150 Berichte über mögliche Fälle von Selbstverletzung und Selbstmordgedanken sollen bisher vorliegen. Die Europäische Arzneimittelbehörde (EMA) untersucht nun, ob die Wirkstoffe in den Medikamenten tatsächlich zu Depressionen oder suizidalem Verhalten führen könnten. Ein Kausalzusammenhang liegt bisher nicht vor. David Infanger, Facharzt für Adipositas, gibt Auskunft zur neuesten Entwicklung.
SRF News: Wie ordnen Sie einen möglichen Kausalzusammenhang zwischen der Einnahme von Ozempic und Berichten über Depression und Selbstmordgedanken ein?
David Infanger: Ein Kausalzusammenhang ist schwierig zu beurteilen und es gibt auch noch keine stichhaltige Literatur dazu. Es gibt zwar eine Studie zum Medikament Saxenda. Dabei lag der Anteil der Behandelten, welche Gedanken über Suizide hatte, bei 0.3 Prozent – im Vergleich zu 0.1 Prozent bei der Placebogruppe.
Die behandelte Gruppe hat jedoch auch mehr Gewicht abgenommen als die unbehandelte Gruppe. Ob sich das auf das emotionale Essverhalten auswirkt, kann man bei der aktuellen Studienlage aber nicht beweisen.
Was bedeutet das?
Ich kann mir vorstellen, dass das emotionale Essverhalten durch das unterdrückte Hungergefühl wegfällt und das bei anfälligen Personen zu Problemen führen kann. Deshalb dürfen diese Medikamente zur Behandlung von Diabetes oder Gewichtsreduktion nur im Rahmen eines Adipositas- oder Diabetesprogramms abgegeben werden. In diesem Rahmen werden regelmässige ärztliche Kontrollen durchgeführt, wo auch die psychische Situation erfasst wird und falls notwendig frühzeitig ein Therapieabbruch eingeleitet werden kann.
Es gibt aber auch andere Studien, die vermuten lassen, dass GLP-1-Agonisten einen günstigen Effekt auf eine Depression haben können.
Gibt es erwiesene Langzeitfolgen durch die Einnahme des Medikaments?
Bei der Einnahme über einen Zeitraum von fünf bis zehn Jahre gibt es Studien, welche Nebenwirkungen wie Durchfall, Verstopfung und Erbrechen dokumentieren. Es gibt aber noch keine Langzeitstudie über 20 bis 40 Jahre, weil es die Stoffgruppe in der Therapie noch nicht so lange gibt.
Das Saxenda-Medikament zur Behandlung von Übergewichtigen wird normalerweise über drei Jahre von der Krankenkasse bezahlt und dann gestoppt und nur noch intervallartig verordnet. Ozempic wird bei Diabetikern über eine längere Zeit angewendet, da es ein Diabetes-Medikament ist.
Personen mit einem Body-Mass-Index unter 27 sollten Ozempic für die Gewichtsabnahme nicht anwenden, da das Risiko-Nutzen-Verhältnis nicht gegeben ist.

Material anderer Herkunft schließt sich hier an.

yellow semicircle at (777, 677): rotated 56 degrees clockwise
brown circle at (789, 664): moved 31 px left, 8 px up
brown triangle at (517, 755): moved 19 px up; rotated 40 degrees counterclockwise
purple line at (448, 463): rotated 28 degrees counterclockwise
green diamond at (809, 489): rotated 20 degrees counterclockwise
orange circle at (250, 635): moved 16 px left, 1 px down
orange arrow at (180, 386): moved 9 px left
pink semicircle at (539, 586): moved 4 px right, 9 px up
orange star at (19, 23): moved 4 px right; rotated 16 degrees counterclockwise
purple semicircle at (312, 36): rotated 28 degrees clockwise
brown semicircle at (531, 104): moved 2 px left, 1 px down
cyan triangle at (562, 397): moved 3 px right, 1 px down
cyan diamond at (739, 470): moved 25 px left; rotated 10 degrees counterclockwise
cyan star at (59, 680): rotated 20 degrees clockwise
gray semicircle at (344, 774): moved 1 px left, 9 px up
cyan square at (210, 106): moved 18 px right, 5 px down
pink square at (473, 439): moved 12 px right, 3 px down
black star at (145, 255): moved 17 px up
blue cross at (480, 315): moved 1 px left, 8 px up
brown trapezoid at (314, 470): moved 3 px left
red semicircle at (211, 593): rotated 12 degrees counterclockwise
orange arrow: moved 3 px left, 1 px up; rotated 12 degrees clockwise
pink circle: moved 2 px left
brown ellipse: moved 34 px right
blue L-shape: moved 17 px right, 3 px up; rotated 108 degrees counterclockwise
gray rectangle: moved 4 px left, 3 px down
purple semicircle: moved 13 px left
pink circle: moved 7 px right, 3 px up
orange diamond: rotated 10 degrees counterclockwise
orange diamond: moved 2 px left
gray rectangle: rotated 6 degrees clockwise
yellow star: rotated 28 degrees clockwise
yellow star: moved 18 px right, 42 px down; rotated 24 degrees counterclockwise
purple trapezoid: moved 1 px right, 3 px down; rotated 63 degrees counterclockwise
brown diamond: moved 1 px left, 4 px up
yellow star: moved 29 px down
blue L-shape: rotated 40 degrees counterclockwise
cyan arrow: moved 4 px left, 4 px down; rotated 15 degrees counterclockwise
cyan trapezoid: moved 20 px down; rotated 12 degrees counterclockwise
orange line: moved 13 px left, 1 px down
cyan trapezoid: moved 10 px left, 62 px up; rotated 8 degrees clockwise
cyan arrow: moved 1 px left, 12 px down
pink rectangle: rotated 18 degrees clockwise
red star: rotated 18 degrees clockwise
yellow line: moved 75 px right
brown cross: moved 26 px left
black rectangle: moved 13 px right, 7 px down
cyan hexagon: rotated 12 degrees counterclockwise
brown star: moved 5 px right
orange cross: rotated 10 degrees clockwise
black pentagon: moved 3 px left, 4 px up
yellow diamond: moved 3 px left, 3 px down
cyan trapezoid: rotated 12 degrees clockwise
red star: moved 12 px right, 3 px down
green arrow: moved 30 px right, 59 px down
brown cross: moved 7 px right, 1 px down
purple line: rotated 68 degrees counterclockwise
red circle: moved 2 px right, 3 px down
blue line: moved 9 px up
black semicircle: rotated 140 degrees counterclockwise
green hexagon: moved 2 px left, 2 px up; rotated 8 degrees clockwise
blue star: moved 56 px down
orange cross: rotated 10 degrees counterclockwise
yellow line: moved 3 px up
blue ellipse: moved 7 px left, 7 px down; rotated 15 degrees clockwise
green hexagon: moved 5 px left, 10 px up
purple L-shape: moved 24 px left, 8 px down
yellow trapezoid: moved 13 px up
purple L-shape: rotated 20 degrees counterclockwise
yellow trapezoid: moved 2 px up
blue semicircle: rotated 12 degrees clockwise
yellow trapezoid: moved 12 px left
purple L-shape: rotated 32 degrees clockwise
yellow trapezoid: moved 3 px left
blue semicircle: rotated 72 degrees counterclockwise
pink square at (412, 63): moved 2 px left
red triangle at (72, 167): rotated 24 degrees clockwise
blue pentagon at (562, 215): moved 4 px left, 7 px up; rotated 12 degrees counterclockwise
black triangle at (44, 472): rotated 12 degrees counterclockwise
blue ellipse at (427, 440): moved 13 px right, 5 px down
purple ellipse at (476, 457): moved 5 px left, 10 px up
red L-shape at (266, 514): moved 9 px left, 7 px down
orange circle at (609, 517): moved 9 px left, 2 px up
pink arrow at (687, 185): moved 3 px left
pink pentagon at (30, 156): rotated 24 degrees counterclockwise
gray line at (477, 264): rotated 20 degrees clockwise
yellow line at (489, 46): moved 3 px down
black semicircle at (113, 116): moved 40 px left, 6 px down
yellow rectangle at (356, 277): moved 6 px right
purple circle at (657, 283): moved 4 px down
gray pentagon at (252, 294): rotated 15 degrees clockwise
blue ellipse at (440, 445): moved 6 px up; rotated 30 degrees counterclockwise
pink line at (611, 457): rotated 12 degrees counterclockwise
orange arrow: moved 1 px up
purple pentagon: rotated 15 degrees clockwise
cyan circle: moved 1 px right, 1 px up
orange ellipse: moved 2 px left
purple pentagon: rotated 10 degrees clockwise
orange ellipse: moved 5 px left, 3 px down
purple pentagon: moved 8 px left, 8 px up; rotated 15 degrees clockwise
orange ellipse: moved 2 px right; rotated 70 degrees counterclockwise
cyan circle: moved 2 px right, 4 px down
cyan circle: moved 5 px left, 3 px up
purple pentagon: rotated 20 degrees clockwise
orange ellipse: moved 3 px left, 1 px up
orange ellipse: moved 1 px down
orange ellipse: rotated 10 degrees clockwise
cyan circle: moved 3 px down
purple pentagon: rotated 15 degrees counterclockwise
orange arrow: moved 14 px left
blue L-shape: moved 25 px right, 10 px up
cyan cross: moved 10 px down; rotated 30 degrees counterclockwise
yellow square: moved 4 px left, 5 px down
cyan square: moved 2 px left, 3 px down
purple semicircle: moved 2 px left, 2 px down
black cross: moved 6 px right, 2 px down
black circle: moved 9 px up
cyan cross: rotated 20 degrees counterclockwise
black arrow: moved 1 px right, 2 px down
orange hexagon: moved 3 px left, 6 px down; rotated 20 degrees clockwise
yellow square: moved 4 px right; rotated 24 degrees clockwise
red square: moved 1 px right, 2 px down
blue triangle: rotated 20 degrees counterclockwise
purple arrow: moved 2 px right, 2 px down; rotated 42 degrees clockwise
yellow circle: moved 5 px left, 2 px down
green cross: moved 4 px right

Man muss aber immer Vorteile und mögliche Gefahren voneinander abwägen. Eine schwer übergewichtige Person, die 10 Kilogramm oder mehr abnimmt, hat deutlich weniger häufig bestimmte Krebskrankheiten und bessere Cholesterin- und Blutdruckwerte. Das heisst, der Nutzen der Gewichtsabnahme überragt die möglichen Gefahren. Personen mit einem Body-Mass-Index unter 27 sollten Ozempic für die Gewichtsabnahme nicht anwenden, da das Risiko-Nutzen-Verhältnis nicht gegeben ist und es bereits Lieferengpässe gibt, sodass Diabetiker nicht ausreichend versorgt werden können.
Für Ende November 2023 werden die Ergebnisse der Überprüfung zu den 150 Berichten erwartet. Was passiert, wenn ein Kausalzusammenhang festgestellt werden kann?
Je nach festgestelltem Zusammenhang müsste die Zielgruppe eingeschränkt oder das Medikament vom Markt genommen werden. Je nachdem wäre es auch für die ganze Stoffgruppe ein Entscheid. Viele Menschen haben dank dieser Medikamentengruppe dauerhaft an Gewicht verloren – es wäre ein Trauerspiel, wenn man diese Stoffgruppe nicht mehr geben könnte.
Das Gespräch führte Saya Bausch.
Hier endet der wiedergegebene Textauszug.